**Exercise instructions**
Copy all the lines of the listing below exactly. Skip the images.

**Records to use**
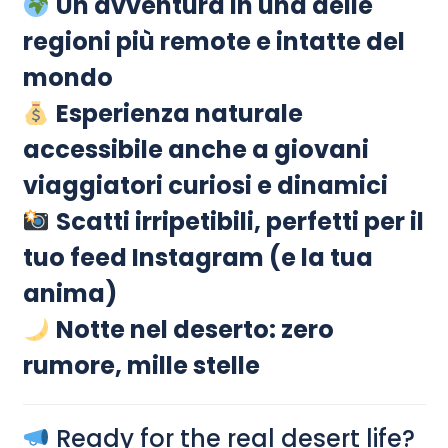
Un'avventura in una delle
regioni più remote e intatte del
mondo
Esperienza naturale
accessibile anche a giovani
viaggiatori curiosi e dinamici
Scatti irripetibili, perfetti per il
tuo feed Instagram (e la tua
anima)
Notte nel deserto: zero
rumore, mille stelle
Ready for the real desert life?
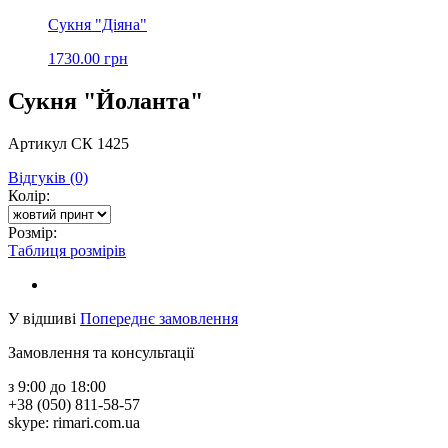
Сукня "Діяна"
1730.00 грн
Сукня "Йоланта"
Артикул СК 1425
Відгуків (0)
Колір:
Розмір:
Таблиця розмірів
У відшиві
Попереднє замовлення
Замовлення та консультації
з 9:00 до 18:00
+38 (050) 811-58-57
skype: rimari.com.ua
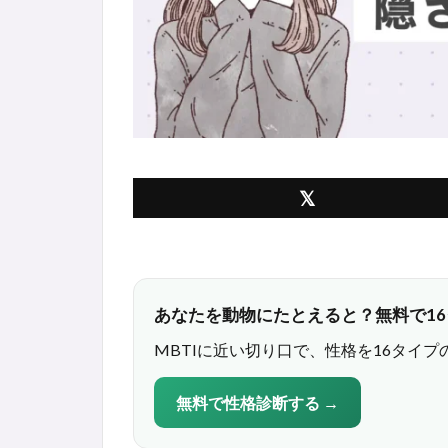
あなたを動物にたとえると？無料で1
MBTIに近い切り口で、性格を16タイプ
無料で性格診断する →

**Exercise response**
Un'avventura in una delle
regioni più remote e intatte del
mondo
Esperienza naturale
accessibile anche a giovani
viaggiatori curiosi e dinamici
Scatti irripetibili, perfetti per il
tuo feed Instagram (e la tua
anima)
Notte nel deserto: zero
rumore, mille stelle
Ready for the real desert life?
Сукня "Діяна"
1730.00 грн
Сукня "Йоланта"
Артикул СК 1425
Відгуків (0)
Колір:
Розмір:
Таблиця розмірів
У відшиві
Попереднє замовлення
Замовлення та консультації
з 9:00 до 18:00
+38 (050) 811-58-57
skype: rimari.com.ua
あなたを動物にたとえると？無料で1
MBTIに近い切り口で、性格を16タイプ
無料で性格診断する →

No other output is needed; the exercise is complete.